This is my VirtualHost
configuration:
<VirtualHost *:80>
ServerName example.com
DocumentRoot /var/www/example.com/public
<Directory /var/www/example.com/public>
Options +FollowSymLinks
AllowOverride All
Require user user1 user2
</Directory>
<Location /error/401>
Require all granted
</Location>
ErrorLog ${APACHE_LOG_DIR}/example.com.error.log
LogLevel warn
CustomLog ${APACHE_LOG_DIR}/example.com.access.log combined
ErrorDocument 500 /error/500
ErrorDocument 404 /error/404
ErrorDocument 401 /error/401
</VirtualHost>
But still when I intentionally fail authentication (or when I directly open /error/401), I get this:
Unauthorized
This server could not verify that you are authorized to access the document requested. Either you supplied the wrong credentials (e.g., bad password), or your browser doesn't understand how to supply the credentials required.

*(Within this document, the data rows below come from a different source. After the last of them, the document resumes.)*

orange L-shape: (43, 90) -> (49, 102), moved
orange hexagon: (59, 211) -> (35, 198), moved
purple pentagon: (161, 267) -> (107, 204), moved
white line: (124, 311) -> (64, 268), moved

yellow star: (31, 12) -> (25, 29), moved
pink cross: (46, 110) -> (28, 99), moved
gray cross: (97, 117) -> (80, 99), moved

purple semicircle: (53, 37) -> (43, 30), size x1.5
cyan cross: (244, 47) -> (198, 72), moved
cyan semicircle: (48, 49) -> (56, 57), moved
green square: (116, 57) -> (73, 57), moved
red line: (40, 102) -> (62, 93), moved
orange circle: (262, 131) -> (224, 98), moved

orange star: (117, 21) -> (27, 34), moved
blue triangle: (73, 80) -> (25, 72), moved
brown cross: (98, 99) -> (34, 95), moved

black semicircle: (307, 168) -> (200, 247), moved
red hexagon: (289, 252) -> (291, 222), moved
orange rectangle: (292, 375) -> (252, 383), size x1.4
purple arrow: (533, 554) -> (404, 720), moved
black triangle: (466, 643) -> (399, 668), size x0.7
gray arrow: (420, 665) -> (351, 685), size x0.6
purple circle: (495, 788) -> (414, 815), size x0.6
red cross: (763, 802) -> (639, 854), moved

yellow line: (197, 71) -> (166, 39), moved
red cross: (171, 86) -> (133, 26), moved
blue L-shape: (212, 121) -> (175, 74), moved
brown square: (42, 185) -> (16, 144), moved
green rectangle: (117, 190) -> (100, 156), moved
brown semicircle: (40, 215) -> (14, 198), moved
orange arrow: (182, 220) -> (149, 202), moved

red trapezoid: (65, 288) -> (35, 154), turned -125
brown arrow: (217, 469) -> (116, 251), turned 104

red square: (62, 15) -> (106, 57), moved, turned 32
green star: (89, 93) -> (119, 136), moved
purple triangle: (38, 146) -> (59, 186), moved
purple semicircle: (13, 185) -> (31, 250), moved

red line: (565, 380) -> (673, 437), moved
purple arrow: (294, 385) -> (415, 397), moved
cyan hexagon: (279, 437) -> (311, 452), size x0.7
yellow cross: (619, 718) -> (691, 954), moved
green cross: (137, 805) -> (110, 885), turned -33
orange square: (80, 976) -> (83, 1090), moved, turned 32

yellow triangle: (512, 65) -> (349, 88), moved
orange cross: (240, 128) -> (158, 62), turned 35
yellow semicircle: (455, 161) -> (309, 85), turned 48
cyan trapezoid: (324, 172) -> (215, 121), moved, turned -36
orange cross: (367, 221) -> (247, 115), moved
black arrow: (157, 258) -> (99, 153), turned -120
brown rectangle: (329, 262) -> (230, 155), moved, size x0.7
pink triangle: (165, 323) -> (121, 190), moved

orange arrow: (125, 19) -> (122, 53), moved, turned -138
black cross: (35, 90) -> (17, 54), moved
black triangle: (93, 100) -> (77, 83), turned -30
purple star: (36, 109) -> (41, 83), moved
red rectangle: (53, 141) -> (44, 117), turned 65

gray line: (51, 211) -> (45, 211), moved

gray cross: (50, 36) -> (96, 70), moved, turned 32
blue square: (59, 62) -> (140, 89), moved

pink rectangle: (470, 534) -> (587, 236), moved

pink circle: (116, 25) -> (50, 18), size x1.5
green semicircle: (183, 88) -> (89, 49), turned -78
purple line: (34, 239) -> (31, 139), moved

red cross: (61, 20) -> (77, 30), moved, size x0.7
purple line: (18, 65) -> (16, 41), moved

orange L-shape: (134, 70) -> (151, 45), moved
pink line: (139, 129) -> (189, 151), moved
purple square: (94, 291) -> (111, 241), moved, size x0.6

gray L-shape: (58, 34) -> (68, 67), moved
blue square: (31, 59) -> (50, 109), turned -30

Additionally, a 401 Unauthorized error was encountered while trying to use an ErrorDocument to handle the request.
What am I doing wrong? According to the doc linked below, Location
should be processed after Directory
so this should work.
http://httpd.apache.org/docs/current/sections.html#merging
EDIT:
Just so it's clear, this is the problematic part:
Additionally, a 401 Unauthorized error was encountered while trying to use an ErrorDocument to handle the request.
I ran into a very similar problem. The key practical issue being that upon failing authentication at the DocumentRoot level of the site the custom error page, which resides below the DocumentRoot (i.e. /error/401), cannot be accessed so instead the default Apache error message is issued.
The solution I went with was to incorporate html into the ErrorDocument 401 directive. For example
ErrorDocument 401 "INSERT MARKUP HERE"
(note quotes around your markup are essential).
Granted this is very much a workaround.